Turlough chuckled. "That was spoken like a woman, mistress! If the rede seems good we could lay aboard men from here for fighting, and sail out with those two ships of yours."

Now Brian's heart filled with new hope, and after no long discussion they decided to adopt the plan. Nuala was of the opinion that a short cruise would do Brian great good, so they decided to set off that evening in her two ships, leaving Turlough to keep the castle against Cathbarr's return.

Had they taken Turlough Wolf with them or had Brian been less close-mouthed on his return from that cruise, the evil that befell might have been averted. The old man was cunning and swift at piercing beneath the craft of other men and turning it back upon themselves; but as Brian's mind lost its bitterness at his own failure it gained joy at being with the Bird Daughter, while Nuala had no less friendship and liking for him, so that neither of them gave much thought to O'Donnell Dubh who lay in Galway and bided his time after his own fashion.

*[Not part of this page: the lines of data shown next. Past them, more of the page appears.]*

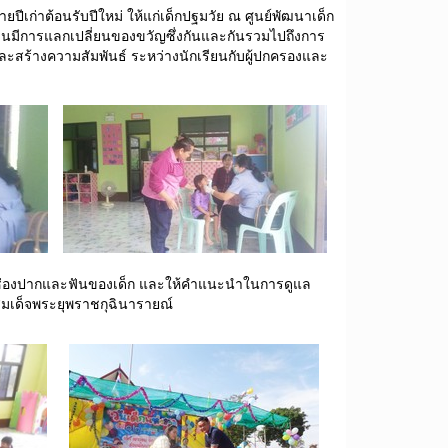
ยปีเก่าต้อนรับปีใหม่ ให้แก่เด็กปฐมวัย ณ ศูนย์พัฒนาเด็ก
งานมีการแลกเปลี่ยนของขวัญซึ่งกันและกันรวมไปถึงการ
และสร้างความสัมพันธ์ ระหว่างนักเรียนกับผู้ปกครองและ
ภาพช่องปากและฟันของเด็ก และให้คำแนะนำในการดูแล
สมเด็จพระยุพราชกุฉินารายณ์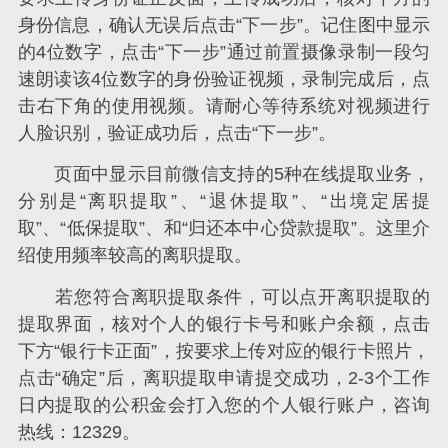
身份信息，确认无误后点击“下一步”。记住图中显示
的4位数字，点击“下一步”通过前置摄像录制一段匀
速朗读该4位数字的身份验证视频，录制完成后，点
击右下角的使用视频。请耐心等待系统对视频进行
人脸识别，验证成功后，点击“下一步”。
页面中显示目前微信支持的5种在线提取业务，
分别是“离职提取”、“退休提取”、“出境定居提
取”、“低保提取”、和“归还本中心贷款提取”。这里介
绍使用频率较高的离职提取。
若您符合离职提取条件，可以点开离职提取的
提取界面，核对个人的银行卡号和账户余额，点击
下方“银行卡正面”，按要求上传对应的银行卡照片，
点击“确定”后，离职提取申请提交成功，2-3个工作
日内提取的公积金会打入您的个人银行账户，咨询
热线：12329。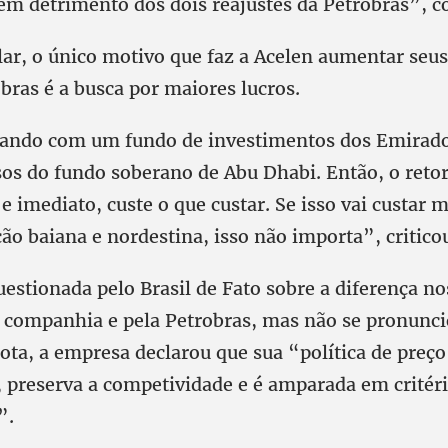
em detrimento dos dois reajustes da Petrobras”,
ar, o único motivo que faz a Acelen aumentar seus
bras é a busca por maiores lucros.
ando com um fundo de investimentos dos Emirado
rsos do fundo soberano de Abu Dhabi. Então, o ret
 e imediato, custe o que custar. Se isso vai custar 
ão baiana e nordestina, isso não importa”, critico
uestionada pelo Brasil de Fato sobre a diferença no
a companhia e pela Petrobras, mas não se pronunci
ota, a empresa declarou que sua “política de preço
 preserva a competividade e é amparada em critéri
”.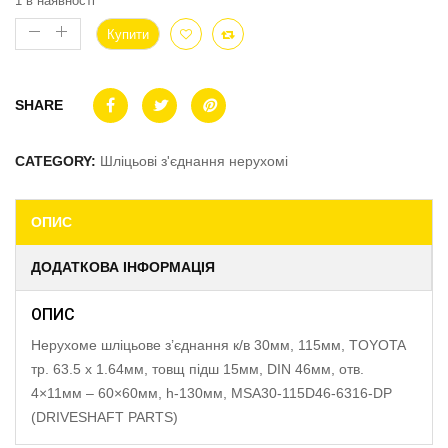
1 в наявності
Купити
SHARE
CATEGORY:
Шліцьові з'єднання нерухомі
ОПИС
ДОДАТКОВА ІНФОРМАЦІЯ
ОПИС
Нерухоме шліцьове з’єднання к/в 30мм, 115мм, TOYOTA
тр. 63.5 x 1.64мм, товщ підш 15мм, DIN 46мм, отв.
4×11мм – 60×60мм, h-130мм, MSA30-115D46-6316-DP
(DRIVESHAFT PARTS)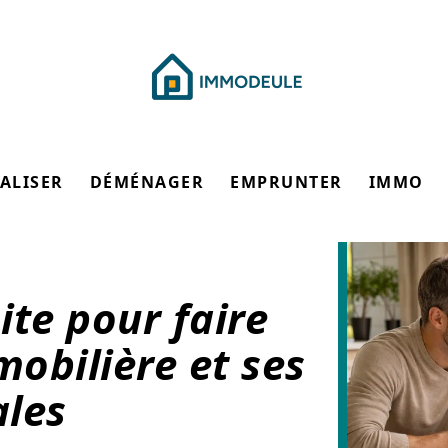
ALISER
DÉMÉNAGER
EMPRUNTER
IMMO
ite pour faire
obilière et ses
ales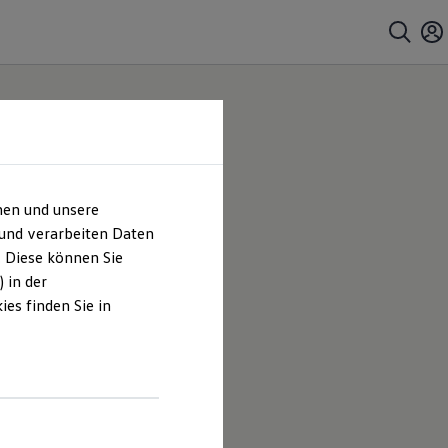
hen und unsere
bH |
 und verarbeiten Daten
. Diese können Sie
es
 in der
es finden Sie in
r-Service-
en und
hrt sind.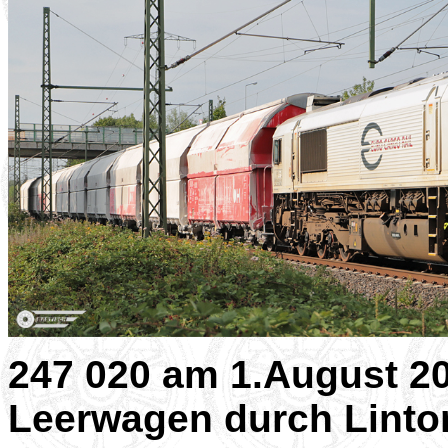
247 020 am 1.August 20
Leerwagen durch Lintor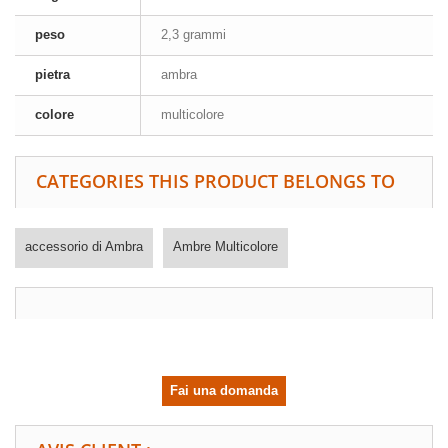
peso
2,3 grammi
pietra
ambra
colore
multicolore
CATEGORIES THIS PRODUCT BELONGS TO
accessorio di Ambra
Ambre Multicolore
Fai una domanda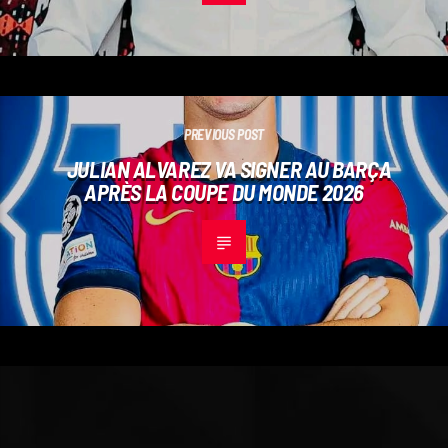
PREVIOUS POST
JULIAN ALVAREZ VA SIGNER AU BARÇA
APRÈS LA COUPE DU MONDE 2026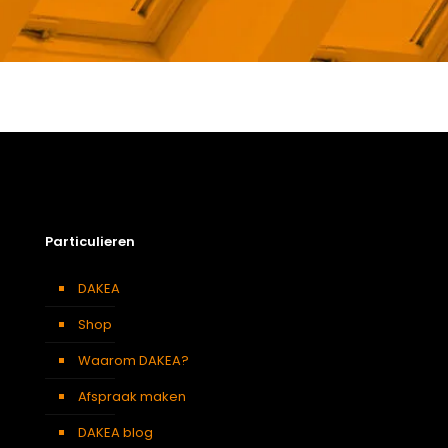
Gewicht
6,5 kg
Afmetingen doos
126 × 50 × 12 cm
Afmeting dakraam
78 x 98 cm – M4A
Soort dakbedekking
Dakpannen
Particulieren
DAKEA
Shop
Waarom DAKEA?
Afspraak maken
DAKEA blog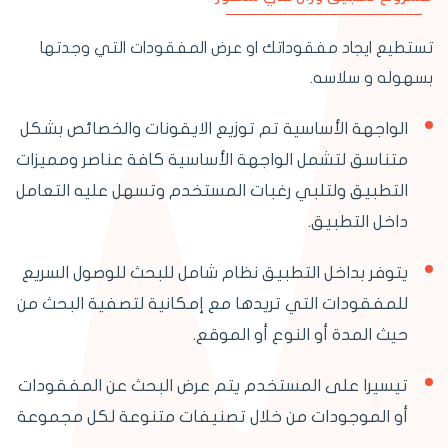
تستطيع ايجاد مفقوداتك او عرض المفقودات التي وجدتها
بسهوله و سلاسه.
الواجهة الأساسية تم توزيع الايقونات والخصائص بشكل
متناسق لتشمل الواجهة الأساسية كافة عناصر ومميزات
التطبيق ولتلبي رغبات المستخدم وتسهل عليه التعامل
داخل التطبيق.
يتوفر بداخل التطبيق نظام شامل للبحث للوصول السريع
للمفقودات التي تريدها مع إمكانية لتصفية البحث من
حيث المدة أو النوع أو الموقع.
تيسيرا على المستخدم يتم عرض البحث عن المفقودات
أو الموجودات من خلال تصنيفات متنوعة لكل مجموعة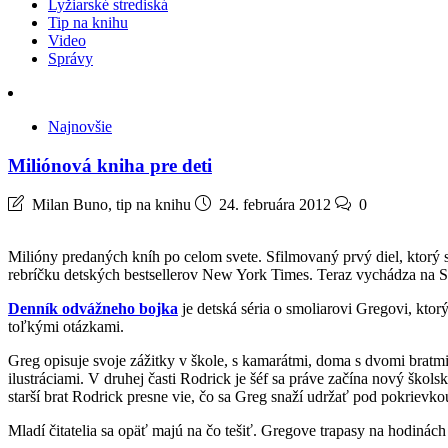
Lyžiarské strediská
Tip na knihu
Video
Správy
Najnovšie
Miliónová kniha pre deti
Milan Buno, tip na knihu
24. februára 2012
0
Milióny predaných kníh po celom svete. Sfilmovaný prvý diel, ktorý 
rebríčku detských bestsellerov New York Times. Teraz vychádza na Sl
Denník odvážneho bojka
je detská séria o smoliarovi Gregovi, ktor
toľkými otázkami.
Greg opisuje svoje zážitky v škole, s kamarátmi, doma s dvomi bratmi
ilustráciami. V druhej časti Rodrick je šéf sa práve začína nový šk
starší brat Rodrick presne vie, čo sa Greg snaží udržať pod pokrievko
Mladí čitatelia sa opäť majú na čo tešiť. Gregove trapasy na hodinách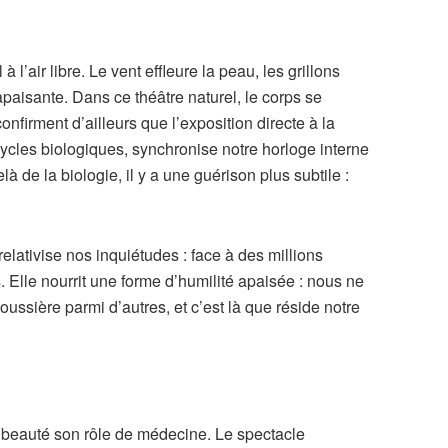
à l’air libre. Le vent effleure la peau, les grillons
apaisante. Dans ce théâtre naturel, le corps se
nfirment d’ailleurs que l’exposition directe à la
cycles biologiques, synchronise notre horloge interne
à de la biologie, il y a une guérison plus subtile :
lativise nos inquiétudes : face à des millions
. Elle nourrit une forme d’humilité apaisée : nous ne
ssière parmi d’autres, et c’est là que réside notre
la beauté son rôle de médecine. Le spectacle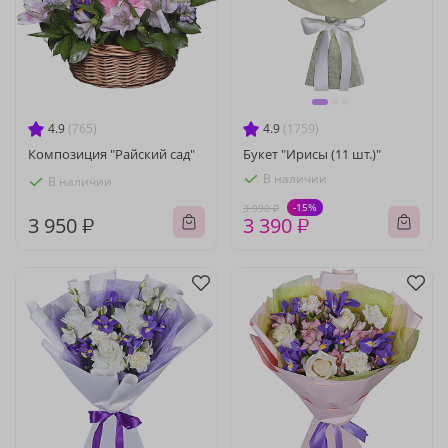
4.9
(765)
4.9
(1759)
Композиция "Райский сад"
Букет "Ирисы (11 шт.)"
В наличии
В наличии
-15%
3 990 ₽
3 950 ₽
3 390 ₽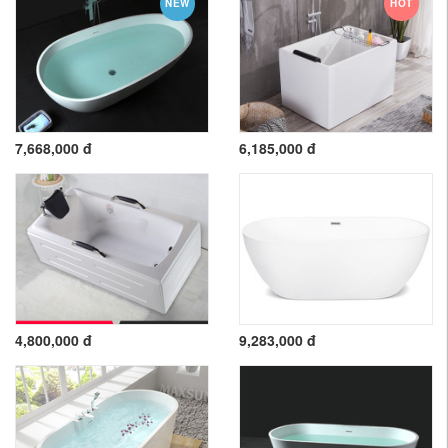
NEW
HOT
7,668,000 đ
6,185,000 đ
4,800,000 đ
9,283,000 đ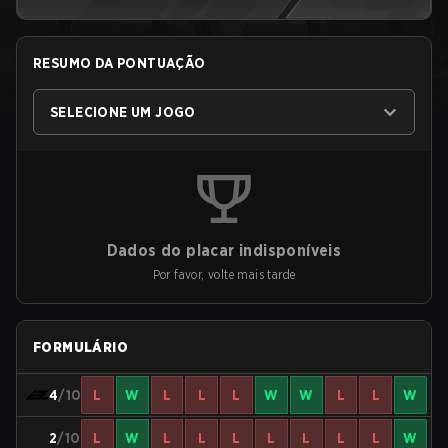
RESUMO DA PONTUAÇÃO
SELECIONE UM JOGO
Dados do placar indisponíveis
Por favor, volte mais tarde
FORMULÁRIO
4
/10
L
W
L
L
L
W
W
L
L
W
2
/10
L
W
L
L
L
L
L
L
L
W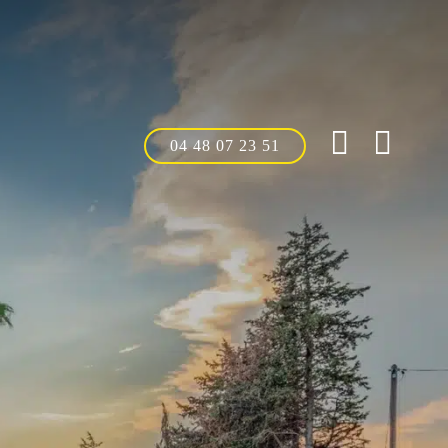
04 48 07 23 51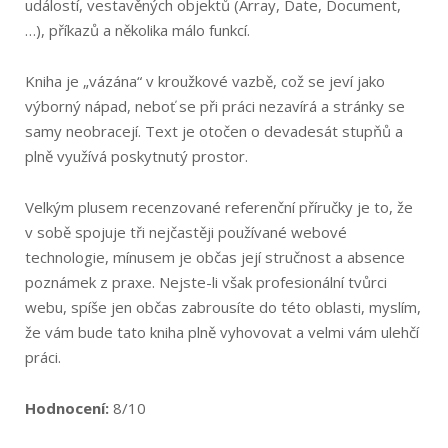
událostí, vestavěných objektů (Array, Date, Document,
…), příkazů a několika málo funkcí.
Kniha je „vázána“ v kroužkové vazbě, což se jeví jako
výborný nápad, neboť se při práci nezavírá a stránky se
samy neobracejí. Text je otočen o devadesát stupňů a
plně využívá poskytnutý prostor.
Velkým plusem recenzované referenční příručky je to, že
v sobě spojuje tři nejčastěji používané webové
technologie, mínusem je občas její stručnost a absence
poznámek z praxe. Nejste-li však profesionální tvůrci
webu, spíše jen občas zabrousíte do této oblasti, myslím,
že vám bude tato kniha plně vyhovovat a velmi vám ulehčí
práci.
Hodnocení:
8/10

Once having reached their decision, they hastened it somewhat and sent men and muskets aboard the two ships at noon. Nuala wished to sail first to Gorumna Castle and make all safe there, then reach back for Slyne Head. She proposed that Brian take one carack and she the other, but at this Brian laughed.

"No, lady—I am no seaman, and I am your guest on this cruise, so I go with you."

"Well, you shall have good guesting," she answered, flushing a little, but her eyes not flinching from his, and so they went aboard her ship together.

Having two hundred men still, Brian had put fifty on each ship in case they met with those pirates, who were like to give good battle. Also Turlough had hopes that many of Brian's men would win home from that riding of his yet, since a large part of them had dropped out by the way or had been left behind with wounds. And in the end, indeed, fifty or less did find their way back.

Before night they made Gorumna Castle, and Brian found why they had come here first. With her Kerry recruits, Nuala had a hundred and eighty men, so she had set to work to build a tower and small keep on the opposite island, that Gorumna itself might be more easily defended. Also she had taken some falconets and two bastards out of a large French ship, and had set about building a battery outside the castle that would overlook the harbor.

"That will be better than good when it is done," said Brian approvingly. "But you had best get it done speedily. When we come back from this cruise you shall take this hundred men of mine, for I will not need them until the Dark Master comes, and of that we shall have good warning."

This she was glad of, and she was glad because Brian had found her work well planned; nor did either of them suspect what grief that loan of a hundred men was to bring upon Brian.